(SOURCE MATERIAL)
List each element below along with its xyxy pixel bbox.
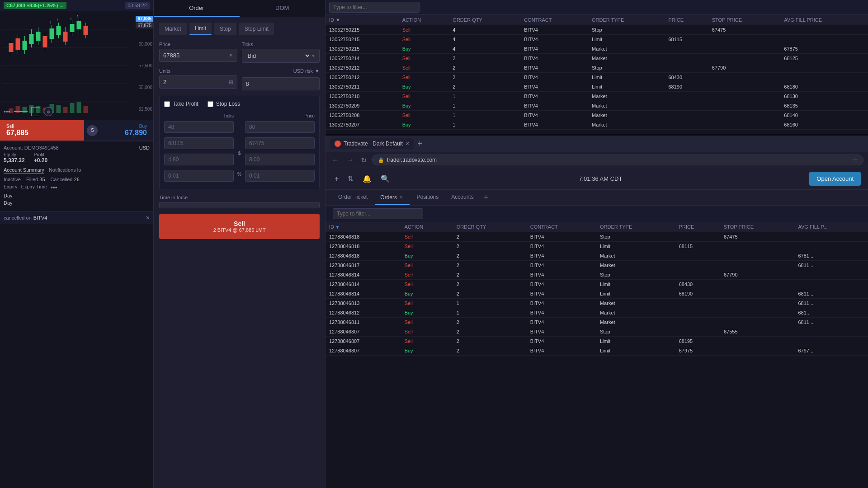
- header-time: 7:01:36 AM CDT: [579, 175, 622, 182]
- chart-header: C67,890 +835(+1.25%) ... 08:58:22: [0, 0, 153, 11]
- ticks-group: Ticks Bid Ask Last ▼: [242, 42, 320, 63]
- status-row-1: Inactive Filled 35 Cancelled 26: [4, 177, 150, 182]
- open-account-button[interactable]: Open Account: [809, 172, 861, 186]
- notification-close[interactable]: ×: [146, 214, 150, 221]
- svg-rect-24: [70, 24, 75, 32]
- bell-icon-button[interactable]: 🔔: [361, 173, 373, 185]
- table-row: 13052750215 Buy 4 BITV4 Market 67875: [326, 44, 868, 54]
- toggle-button[interactable]: 5: [87, 125, 98, 136]
- list-item: 12788046811 Sell 2 BITV4 Market 6811...: [326, 318, 868, 327]
- chart-area: ↑ ↑ ↑ ↑ 62,500 60,000 57,500 55,000 52,5…: [0, 11, 153, 120]
- list-item: 12788046814 Sell 2 BITV4 Limit 68430: [326, 280, 868, 289]
- price-label: Price: [159, 42, 237, 47]
- limit-tab[interactable]: Limit: [189, 23, 212, 35]
- expiry-item: Expiry: [4, 184, 18, 191]
- stop-loss-row: Stop Loss: [208, 101, 240, 107]
- svg-rect-44: [84, 106, 88, 113]
- svg-rect-10: [23, 41, 27, 50]
- profit-item: Profit +0.20: [34, 152, 47, 164]
- tab-title: Tradovate - Dark Default: [344, 141, 403, 147]
- chart-dots-menu[interactable]: •••: [4, 108, 10, 115]
- inner-col-avg-fill: AVG FILL P...: [794, 222, 868, 232]
- chart-circle-icon[interactable]: ⊗: [44, 107, 53, 116]
- forward-button[interactable]: →: [344, 155, 355, 165]
- orders-tab: Orders ×: [375, 190, 409, 205]
- time-force-label: Time in force: [159, 195, 320, 200]
- list-item: 12788046813 Sell 1 BITV4 Market 6811...: [326, 299, 868, 308]
- calculator-icon[interactable]: ⊞: [229, 79, 233, 85]
- left-panel: C67,890 +835(+1.25%) ... 08:58:22: [0, 0, 154, 488]
- list-item: 12788046817 Sell 2 BITV4 Market 6811...: [326, 261, 868, 270]
- notification-bar: cancelled on BITV4 ×: [0, 211, 153, 224]
- chart-square-btn[interactable]: [31, 107, 40, 116]
- tp-ticks-field: 48: [164, 121, 234, 133]
- col-stop-price: STOP PRICE: [708, 15, 781, 25]
- units-input-wrap: ⊞: [159, 75, 237, 89]
- tp-pct1-field: 4.80: [164, 154, 234, 165]
- refresh-button[interactable]: ↻: [359, 155, 368, 165]
- field-row-1: Expiry Expiry Time •••: [4, 184, 150, 191]
- filter-row: [326, 206, 868, 222]
- notifications-tab[interactable]: Notifications lo: [49, 166, 81, 174]
- price-input[interactable]: [163, 52, 229, 59]
- price-level-2: 60,000: [138, 42, 152, 47]
- bookmark-icon[interactable]: ☆: [853, 157, 858, 163]
- order-tab[interactable]: Order: [154, 0, 240, 17]
- transfer-icon-button[interactable]: ⇅: [346, 173, 355, 185]
- buy-sell-bar: Sell 67,885 5 Buy 67,890: [0, 120, 153, 141]
- new-tab-button[interactable]: +: [417, 139, 422, 149]
- stop-loss-checkbox[interactable]: [208, 101, 213, 107]
- buy-price-area: Buy 67,890: [100, 120, 153, 141]
- svg-rect-18: [50, 28, 54, 39]
- stop-tab[interactable]: Stop: [214, 23, 236, 35]
- tp-pct2-field: 0.01: [164, 170, 234, 182]
- equity-item: Equity 5,337.32: [4, 152, 25, 164]
- plus-icon-button[interactable]: +: [333, 173, 340, 185]
- ticks-label: Ticks: [242, 42, 320, 47]
- positions-tab[interactable]: Positions: [411, 190, 444, 205]
- sl-price-field: 67475: [245, 137, 315, 149]
- svg-rect-8: [16, 38, 20, 50]
- price-group: Price ▼: [159, 42, 237, 63]
- svg-rect-40: [57, 105, 61, 113]
- market-tab[interactable]: Market: [159, 23, 187, 35]
- back-button[interactable]: ←: [330, 155, 341, 165]
- top-orders-table: ID ▼ ACTION ORDER QTY CONTRACT ORDER TYP…: [326, 15, 868, 130]
- stop-limit-tab[interactable]: Stop Limit: [239, 23, 274, 35]
- ticks-select[interactable]: Bid Ask Last: [246, 52, 311, 60]
- table-row: 13052750210 Sell 1 BITV4 Market 68130: [326, 92, 868, 101]
- stop-loss-label: Stop Loss: [216, 101, 240, 107]
- table-row: 13052750208 Sell 1 BITV4 Market 68140: [326, 111, 868, 120]
- table-row: 13052750212 Sell 2 BITV4 Limit 68430: [326, 73, 868, 82]
- inner-col-id: ID ▼: [326, 222, 401, 232]
- orders-filter-input[interactable]: [333, 208, 423, 219]
- take-profit-checkbox[interactable]: [164, 101, 170, 107]
- address-bar[interactable]: 🔒 trader.tradovate.com ☆: [372, 155, 863, 165]
- orders-tab-close[interactable]: ×: [398, 193, 404, 201]
- units-input[interactable]: [163, 79, 227, 85]
- sell-price-button[interactable]: Sell 67,885: [0, 120, 84, 141]
- list-item: 12788046807 Sell 2 BITV4 Limit 68195: [326, 337, 868, 346]
- order-ticket-tab[interactable]: Order Ticket: [333, 190, 373, 205]
- svg-rect-42: [70, 103, 75, 113]
- order-form-body: Market Limit Stop Stop Limit Price ▼ Tic…: [154, 17, 325, 488]
- inactive-item: Inactive: [4, 177, 21, 182]
- search-icon-button[interactable]: 🔍: [379, 173, 392, 185]
- usd-risk-button[interactable]: USD risk ▼: [293, 68, 320, 74]
- sell-confirm-button[interactable]: Sell 2 BITV4 @ 67,885 LMT: [159, 214, 320, 239]
- field-row-2: Day: [4, 193, 150, 198]
- svg-rect-26: [77, 21, 81, 29]
- tab-close-icon[interactable]: ×: [406, 140, 409, 147]
- inner-col-order-type: ORDER TYPE: [596, 222, 675, 232]
- time-force-section: Time in force: [159, 195, 320, 208]
- svg-rect-16: [43, 36, 47, 47]
- dom-tab[interactable]: DOM: [240, 0, 326, 17]
- account-summary-tab[interactable]: Account Summary: [4, 166, 44, 174]
- top-filter-input[interactable]: [329, 2, 420, 13]
- sl-ticks-field: 80: [245, 121, 315, 133]
- tab-favicon: [335, 141, 341, 147]
- accounts-tab[interactable]: Accounts: [446, 190, 479, 205]
- add-tab-button[interactable]: +: [481, 193, 491, 202]
- inner-col-stop-price: STOP PRICE: [720, 222, 795, 232]
- chart-tools: ••• ⊗: [4, 107, 53, 116]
(End SOURCE MATERIAL)
**WORK TO BE COMPLETED:**
The complete set of records should be written out again, pictures excluded.

**SOLUTION BELOW:**
List each element below along with its xyxy pixel bbox.
- header-time: 7:01:36 AM CDT: [579, 175, 622, 182]
- chart-header: C67,890 +835(+1.25%) ... 08:58:22: [0, 0, 153, 11]
- ticks-group: Ticks Bid Ask Last ▼: [242, 42, 320, 63]
- status-row-1: Inactive Filled 35 Cancelled 26: [4, 177, 150, 182]
- open-account-button[interactable]: Open Account: [809, 172, 861, 186]
- notification-close[interactable]: ×: [146, 214, 150, 221]
- svg-rect-24: [70, 24, 75, 32]
- bell-icon-button[interactable]: 🔔: [361, 173, 373, 185]
- table-row: 13052750215 Buy 4 BITV4 Market 67875: [326, 44, 868, 54]
- toggle-button[interactable]: 5: [87, 125, 98, 136]
- list-item: 12788046811 Sell 2 BITV4 Market 6811...: [326, 318, 868, 327]
- chart-area: ↑ ↑ ↑ ↑ 62,500 60,000 57,500 55,000 52,5…: [0, 11, 153, 120]
- list-item: 12788046814 Sell 2 BITV4 Limit 68430: [326, 280, 868, 289]
- price-label: Price: [159, 42, 237, 47]
- limit-tab[interactable]: Limit: [189, 23, 212, 35]
- expiry-item: Expiry: [4, 184, 18, 191]
- stop-loss-row: Stop Loss: [208, 101, 240, 107]
- svg-rect-44: [84, 106, 88, 113]
- svg-rect-10: [23, 41, 27, 50]
- profit-item: Profit +0.20: [34, 152, 47, 164]
- tab-title: Tradovate - Dark Default: [344, 141, 403, 147]
- chart-dots-menu[interactable]: •••: [4, 108, 10, 115]
- inner-col-avg-fill: AVG FILL P...: [794, 222, 868, 232]
- chart-circle-icon[interactable]: ⊗: [44, 107, 53, 116]
- forward-button[interactable]: →: [344, 155, 355, 165]
- orders-tab: Orders ×: [375, 190, 409, 205]
- time-force-label: Time in force: [159, 195, 320, 200]
- list-item: 12788046813 Sell 1 BITV4 Market 6811...: [326, 299, 868, 308]
- calculator-icon[interactable]: ⊞: [229, 79, 233, 85]
- left-panel: C67,890 +835(+1.25%) ... 08:58:22: [0, 0, 154, 488]
- list-item: 12788046817 Sell 2 BITV4 Market 6811...: [326, 261, 868, 270]
- notification-bar: cancelled on BITV4 ×: [0, 211, 153, 224]
- chart-square-btn[interactable]: [31, 107, 40, 116]
- tp-ticks-field: 48: [164, 121, 234, 133]
- col-stop-price: STOP PRICE: [708, 15, 781, 25]
- units-input-wrap: ⊞: [159, 75, 237, 89]
- tp-pct1-field: 4.80: [164, 154, 234, 165]
- refresh-button[interactable]: ↻: [359, 155, 368, 165]
- field-row-1: Expiry Expiry Time •••: [4, 184, 150, 191]
- filter-row: [326, 206, 868, 222]
- notifications-tab[interactable]: Notifications lo: [49, 166, 81, 174]
- price-input[interactable]: [163, 52, 229, 59]
- price-level-2: 60,000: [138, 42, 152, 47]
- bookmark-icon[interactable]: ☆: [853, 157, 858, 163]
- order-tab[interactable]: Order: [154, 0, 240, 17]
- transfer-icon-button[interactable]: ⇅: [346, 173, 355, 185]
- buy-sell-bar: Sell 67,885 5 Buy 67,890: [0, 120, 153, 141]
- new-tab-button[interactable]: +: [417, 139, 422, 149]
- stop-loss-checkbox[interactable]: [208, 101, 213, 107]
- buy-price-area: Buy 67,890: [100, 120, 153, 141]
- svg-rect-18: [50, 28, 54, 39]
- stop-tab[interactable]: Stop: [214, 23, 236, 35]
- tp-pct2-field: 0.01: [164, 170, 234, 182]
- equity-item: Equity 5,337.32: [4, 152, 25, 164]
- plus-icon-button[interactable]: +: [333, 173, 340, 185]
- ticks-label: Ticks: [242, 42, 320, 47]
- positions-tab[interactable]: Positions: [411, 190, 444, 205]
- sl-price-field: 67475: [245, 137, 315, 149]
- svg-rect-8: [16, 38, 20, 50]
- price-group: Price ▼: [159, 42, 237, 63]
- svg-rect-40: [57, 105, 61, 113]
- market-tab[interactable]: Market: [159, 23, 187, 35]
- back-button[interactable]: ←: [330, 155, 341, 165]
- top-orders-table: ID ▼ ACTION ORDER QTY CONTRACT ORDER TYP…: [326, 15, 868, 130]
- stop-limit-tab[interactable]: Stop Limit: [239, 23, 274, 35]
- ticks-select[interactable]: Bid Ask Last: [246, 52, 311, 60]
- table-row: 13052750210 Sell 1 BITV4 Market 68130: [326, 92, 868, 101]
- stop-loss-label: Stop Loss: [216, 101, 240, 107]
- table-row: 13052750208 Sell 1 BITV4 Market 68140: [326, 111, 868, 120]
- table-row: 13052750212 Sell 2 BITV4 Limit 68430: [326, 73, 868, 82]
- inner-col-id: ID ▼: [326, 222, 401, 232]
- orders-filter-input[interactable]: [333, 208, 423, 219]
- take-profit-checkbox[interactable]: [164, 101, 170, 107]
- address-bar[interactable]: 🔒 trader.tradovate.com ☆: [372, 155, 863, 165]
- orders-tab-close[interactable]: ×: [398, 193, 404, 201]
- units-input[interactable]: [163, 79, 227, 85]
- sell-price-button[interactable]: Sell 67,885: [0, 120, 84, 141]
- list-item: 12788046807 Sell 2 BITV4 Limit 68195: [326, 337, 868, 346]
- order-ticket-tab[interactable]: Order Ticket: [333, 190, 373, 205]
- svg-rect-42: [70, 103, 75, 113]
- order-form-body: Market Limit Stop Stop Limit Price ▼ Tic…: [154, 17, 325, 488]
- inactive-item: Inactive: [4, 177, 21, 182]
- search-icon-button[interactable]: 🔍: [379, 173, 392, 185]
- usd-risk-button[interactable]: USD risk ▼: [293, 68, 320, 74]
- sell-confirm-button[interactable]: Sell 2 BITV4 @ 67,885 LMT: [159, 214, 320, 239]
- field-row-2: Day: [4, 193, 150, 198]
- svg-rect-26: [77, 21, 81, 29]
- tab-close-icon[interactable]: ×: [406, 140, 409, 147]
- inner-col-order-type: ORDER TYPE: [596, 222, 675, 232]
- time-force-section: Time in force: [159, 195, 320, 208]
- svg-rect-16: [43, 36, 47, 47]
- dom-tab[interactable]: DOM: [240, 0, 326, 17]
- account-summary-tab[interactable]: Account Summary: [4, 166, 44, 174]
- top-filter-input[interactable]: [329, 2, 420, 13]
- sl-ticks-field: 80: [245, 121, 315, 133]
- tab-favicon: [335, 141, 341, 147]
- accounts-tab[interactable]: Accounts: [446, 190, 479, 205]
- add-tab-button[interactable]: +: [481, 193, 491, 202]
- inner-col-stop-price: STOP PRICE: [720, 222, 795, 232]
- chart-tools: ••• ⊗: [4, 107, 53, 116]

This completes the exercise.